[Items from a dataset]
════
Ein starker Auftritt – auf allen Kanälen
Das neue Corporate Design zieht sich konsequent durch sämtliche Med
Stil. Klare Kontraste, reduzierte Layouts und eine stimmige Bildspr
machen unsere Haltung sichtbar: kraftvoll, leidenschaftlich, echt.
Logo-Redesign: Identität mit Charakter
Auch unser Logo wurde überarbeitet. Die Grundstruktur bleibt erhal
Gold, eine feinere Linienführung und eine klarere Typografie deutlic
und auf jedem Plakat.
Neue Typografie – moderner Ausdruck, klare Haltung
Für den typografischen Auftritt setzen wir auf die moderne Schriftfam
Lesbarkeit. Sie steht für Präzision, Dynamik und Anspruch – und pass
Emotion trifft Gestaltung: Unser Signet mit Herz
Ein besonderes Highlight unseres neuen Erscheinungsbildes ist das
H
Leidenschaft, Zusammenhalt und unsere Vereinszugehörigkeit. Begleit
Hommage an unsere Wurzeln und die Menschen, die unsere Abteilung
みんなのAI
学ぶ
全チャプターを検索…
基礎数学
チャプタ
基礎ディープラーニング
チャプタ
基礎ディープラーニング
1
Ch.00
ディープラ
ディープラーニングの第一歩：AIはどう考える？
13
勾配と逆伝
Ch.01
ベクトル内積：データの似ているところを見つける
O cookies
════
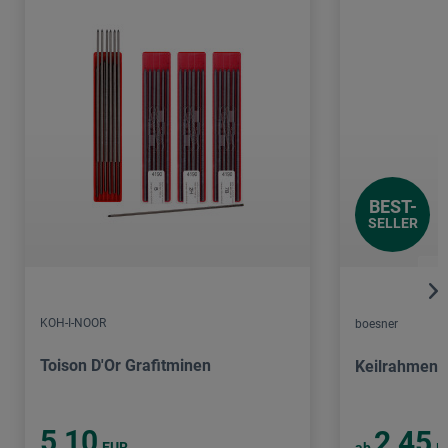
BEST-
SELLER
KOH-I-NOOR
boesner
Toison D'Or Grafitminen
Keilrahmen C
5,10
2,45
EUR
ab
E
════
Exercise goal:
Tell me how many lines in the entries contain the string "Auftritt", and give nothing besides that number.

Exercise result:
2